Container Run and Start Scripts

  • Prepares for and runs the gunicorn app enabling access to the Local EnteroBase pages through the browser.

  • The gunicorn app runs the given app module (local_entero:create_app(‘production’)) and is configured against a user input of options to the command, such as the server sockets.

    %startscript
      . /venvs/gunicorn-env/bin/activate
      cd /var/www/local_enterobase/
      PYTHONPATH=$LE_APP_PATH:$PYTHONPATH
      gunicorn "$@" "local_entero:create_app('production')"
      deactivate
    
    • This instructs for the database server to be started given the user inputs and that Gunicorn runs Local Enterobase, listens to port 8000 and sets timeout to be 300 seconds.

Building the base and application images

  • The local_enterobase repository can be saved wherever the user feels suitable on the local system. For the following examples, it is assumed that the local_enterobase repository is saved in the sub-folder “local_enterobase” from the current working folder

  • The default build location is off of the home directory referenced below. If you wish to build it in a different location, you can also replace this with a location of your choosing.
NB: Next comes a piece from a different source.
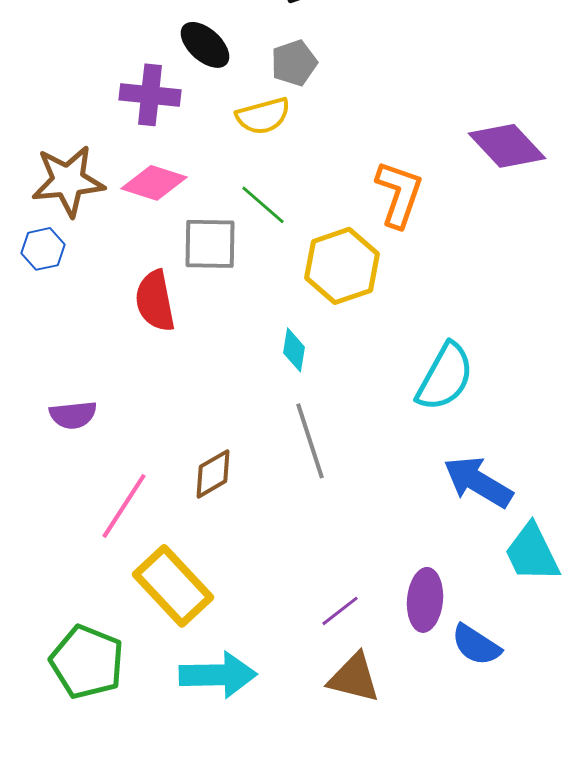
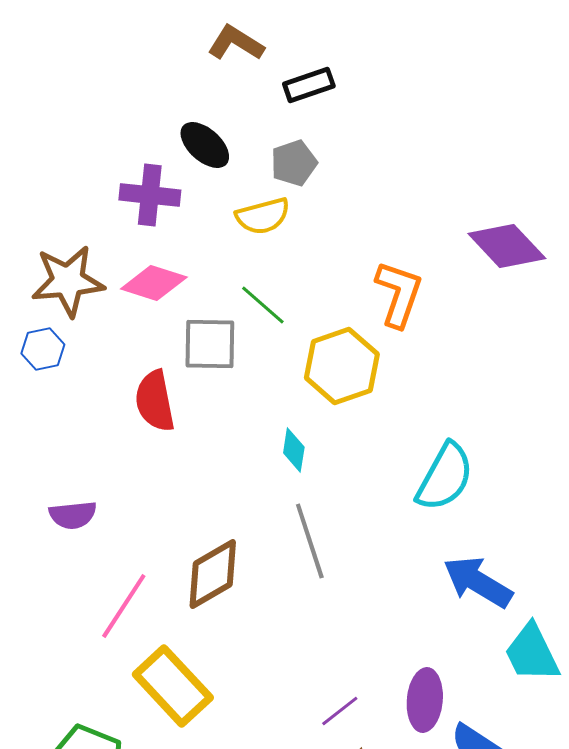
brown diamond: (213, 474) -> (213, 574), size x1.4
  • Run the following command to build a singularity image named as “local_base_image.sif”, the local_base_image is built using the following command.

  • The file MUST be named EGP_base.sif as this is the name the application image EGP.sif will attempt to find to build.

    sudo singularity build $HOME/local_enterobase_home/local_enterobase/EGP_base.sif local_enterobase/Singularity_Images/EGP/EGP_base.def
    
  • The following command is used to build the second image, where the current working directory (default $HOME) must also store the base image “EGP_base.sif”:

    sudo singularity build EGP.sif local_enterobase/Singularity_Images/EGP/EGP.def
    
  • Error messages may appear whilst building either image, for example:

    E: You don't have enough free space in /var/cache/apt/archives/.
    FATAL:   failed to execute %post proc: exit status 100
    FATAL:   While performing build: while running engine: while running /usr/local/libexec/singularity/bin/starter: exit status 255
    
    • If you have the previous error messages, you may not have enough disk space to build the images, you should clear space from your disk and also attempt the following commands before building.

    • These commands clear the system package and Singularity caches. Autoremove removes installed packages that are no longer required as dependencies for other packages in the system, and are therefore redundant.

    sudo apt-get clean
    sudo apt-get autoremove
    singularity cache clean
    

Pushing the container image

Any updates to the recipe file for the application image necessitates the image to be rebuilt and pushed to the Singularity cloud library as follows to provide users with the most recent version of the container.

The user must first generate an access token if not available to verify themselves with the Singularity container services:

  • Go to: https://cloud.sylabs.io/

  • Click “Sign in to Sylabs” and follow the sign in steps.

  • Select “Access Tokens” from the drop down menu.

  • Enter a name for your new access token, such as “test token”

  • Click the “Create a New Access Token” button.

  • Click “Copy token to Clipboard” from the “New API Token” page, download it as well if it is required to keep a record.

  • Run the following command and paste the access token at the prompt.

    singularity remote login
    

The user must then be authorised to push containers to the cloud library, this typically involves generating a PGP keypair under the account that owns the Singularity cloud storage for the image:

  • The generated keys are used to sign the image before pushing, allowing it to be stored into the cloud library and verify the image has not been tampered with when it is pulled by the user.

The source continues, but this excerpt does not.